Isabel dos Santos construiu mansão no Algarve com dinheiro do Dubai, suspeita o Ministério Público

O imóvel, localizado na Quinta do Lago, está avaliado em mais de três milhões de euros e será detido pela empresária angola através da sociedade offshore Burgate.

Isabel dos Santos com Paris Hilton no festival de Cannes film em maio de 2018. / Gtres
Isabel dos Santos com Paris Hilton no festival de Cannes film em maio de 2018. / Gtres
Autor: Redação

O Ministério Público (MP) suspeita que a empresária angolana Isabel dos Santos será a proprietária de uma mansão no Algarve, na Quinta do Lago, no valor de mais de três milhões de euros. Em causa estará um projeto turístico e os investigadores suspeitam que o imóvel de luxo foi edificado com parte do dinheiro transferido da Sonangol para o Dubai, em 2017, quando a filha do antigo presidente de Angola era presidente da empresa energética daquele país.

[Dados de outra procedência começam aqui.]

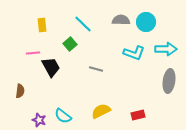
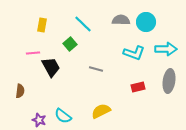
yellow rectangle: rotated 16 degrees clockwise
red rectangle: moved 28 px up
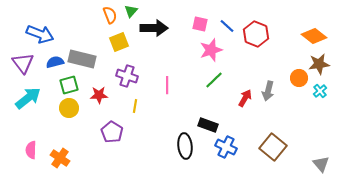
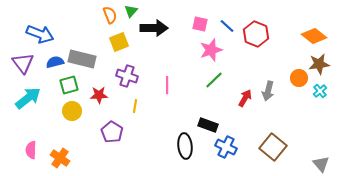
yellow circle: moved 3 px right, 3 px down
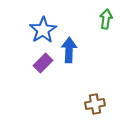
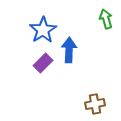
green arrow: rotated 24 degrees counterclockwise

O Ministério Público, segundo noticia o Correio da Manhã, suspeita que esta mansão será detida por Isabel dos Santos, através da sociedade offshore Burgate, sediada em Malta. O MP e a Polícia Judiciária fizeram buscas ao imóvel de luxo, este mês, no âmbito da investigação a Isabel dos Santos. Dias depois das buscas, em comunicado, a empresária angolana negou ser dona da moradia na Quinta do Lago citada na imprensa. O comunicado referiu ainda que “a empresária Isabel dos Santos e o seu marido, Sindika Dokolo, não têm propriedade alguma no Algarve”, recorda o jornal.

Por outro lado, a TVI deu conta que a Polícia Judiciária já confiscou mais de 300 milhões de euros que acredita pertencerem a Isabel dos Santos. As 68 buscas levadas a cabo pela Unidade Nacional de Combate à Corrupção da Polícia Judiciária (PJ), na semana passada, abrangeram também outras sociedades que a investigação considera serem património da esfera da empresária angolana - no âmbito da qual terá sido alvo também esta casa de luxo na Quinta do Lago.

São oito processos autónomos em que se investigam crimes de branqueamento de capitais através do Eurobic. O ponto de partida é o dinheiro do Estado angolano alegadamente colocado em contas nacionais tituladas por várias entidades controladas por familiares de José Eduardo dos Santos e para seu benefício pessoal.